Acquitté mais cloîtré

S’agissant de l’argument de Nzuwonemeye selon lequel il ne demande qu’à être réinstallé dans la situation qui était la sienne au moment de son arrestation, les juges font preuve de circonspection. « Le droit d’une personne acquittée à retourner dans le pays où elle a été arrêtée implique des questions qui dépassent l’étendue de la compétence du Mécanisme », affirme la décision. L’ancien major fait valoir ses liens familiaux, car ses enfants ont obtenu la nationalité en France. Pour les juges de la Chambre d’appel, « les juridictions nationales et autres institutions internationales chargées de juger les affaires de violations des droits de l’homme doivent examiner ces affaires dans leur contexte entier et sont mieux placées pour se prononcer sur les points soulevés par Nzuwonemeye, dont les violations présumées de son droit humain à une vie familiale ».

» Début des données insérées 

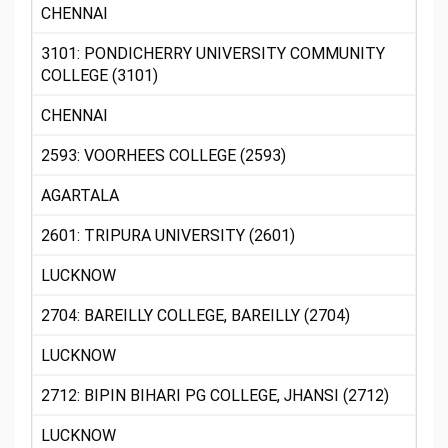
CHENNAI
3101: PONDICHERRY UNIVERSITY COMMUNITY
COLLEGE (3101)
CHENNAI
2593: VOORHEES COLLEGE (2593)
AGARTALA
2601: TRIPURA UNIVERSITY (2601)
LUCKNOW
2704: BAREILLY COLLEGE, BAREILLY (2704)
LUCKNOW
2712: BIPIN BIHARI PG COLLEGE, JHANSI (2712)
LUCKNOW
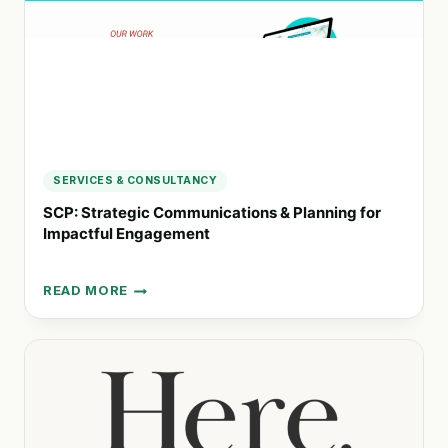
SERVICES & CONSULTANCY
SCP: Strategic Communications & Planning for
Impactful Engagement
READ MORE
SCP:
STRATEGIC
COMMUNICATIONS
&
PLANNING
FOR
IMPACTFUL
ENGAGEMENT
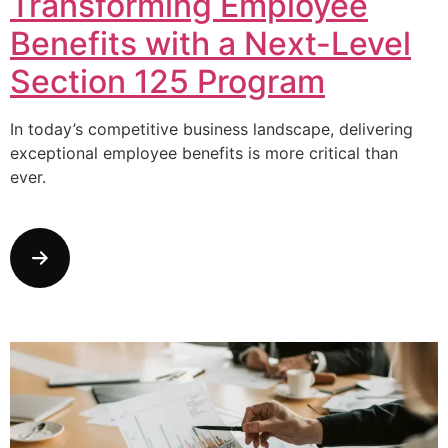
Transforming Employee
Benefits with a Next-Level
Section 125 Program
In today’s competitive business landscape, delivering
exceptional employee benefits is more critical than
ever.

L’arrêt se termine par un appel à la France, qui n’a rien de contraignant. « Dans ce contexte, la Chambre d’appel encourage la France à réexaminer la demande de Nzuwonemeye d’être admis en France dans les mêmes conditions où il se trouvait au moment de son arrestation et d’avoir la possibilité, à travers les procédures appropriées, de tenter la régularisation de son statut dans ce pays ». Un simple encouragement. Ce n’est pas ce que voulait le major Nzuwonemeye, qui vit quasiment cloîtré au siège du Mécanisme à Arusha, depuis son acquittement en appel en 2014.

Me Robinson : « Il y a de l’espoir »

« Cela a été une décision très décevante. Le Mécanisme n’a pas voulu assumer sa responsabilité légale de faire retourner une personne acquittée dans l’Etat où il l’avait trouvée », a réagi Peter Robinson. C’est tout de même la première fois qu’une telle demande, par ailleurs formulée de façon générale à la tribune des Nations unies par des responsables du TPIR ou du MTPI, est exprimée par la voie d’une décision judiciaire. Ainsi, malgré ce sentiment de déception, Me Robinson ne jette pas l’éponge. « Il y a de l’espoir. Même si la Chambre d’appel refuse d’ordonner à la France de reprendre Nzuwonemeye, elle exhorte la France à accueillir Nzuwonemeye sur son territoire pour qu’il puisse tenter de régulariser son statut là-bas » a poursuivi l’avocat. Me Robinson a annoncé que son client avait déjà entamé, auprès de l’ambassade de France en Tanzanie, une procédure de demande de visa et « espère que le gouvernement français honorera cette requête de la Chambre d’appel ».

« Conclure des accords entre États et tribunaux »

Dans un entretien avec JusticeInfo en novembre 2015, Géraldine Mattioli-Zeltner, directrice de plaidoyer au programme Justice internationale de Human Rights Watch, une des organisations qui ont lutté pour la création du TPIR, avait appelé la communauté internationale et les autres juridictions internationales à tirer des leçons de l’expérience du TPIR. « Il appartient à tous les États de se porter volontaires pour la relocalisation de ces personnes afin qu’elles ne soient pas condamnées à vivre dans une maison du TPIR sans perspective d’avenir », avait demandé Mme Mattioli-Zeltner. « La relocalisation des personnes acquittées ou ayant purgé leur peine n'est peut-être pas un aspect très attrayant du soutien à la justice internationale mais c’est absolument crucial pour le respect des droits fondamentaux de ces acquittés et condamnés, et pour la crédibilité des institutions judiciaires internationales qui risquent, sinon, d'être accusées de se désintéresser de leur sort. Un enseignement important à tirer de l’expérience au TPIR est la nécessité de conclure des accords de relocalisation entre tribunaux et États le plus rapidement possible, avant même que le problème ne se pose », avait-elle ajouté.

Nzuwonemeye est confiné à Arusha avec Protaïs Zigiranyirazo, beau-frère de l’ex-président rwandais, Juvénal Habyarimana, et trois anciens ministres, dont André Ntagerura acquitté il y a 15 ans. Trois autres anciens officiers libérés après avoir purgé leur peine se trouvent dans la même situation.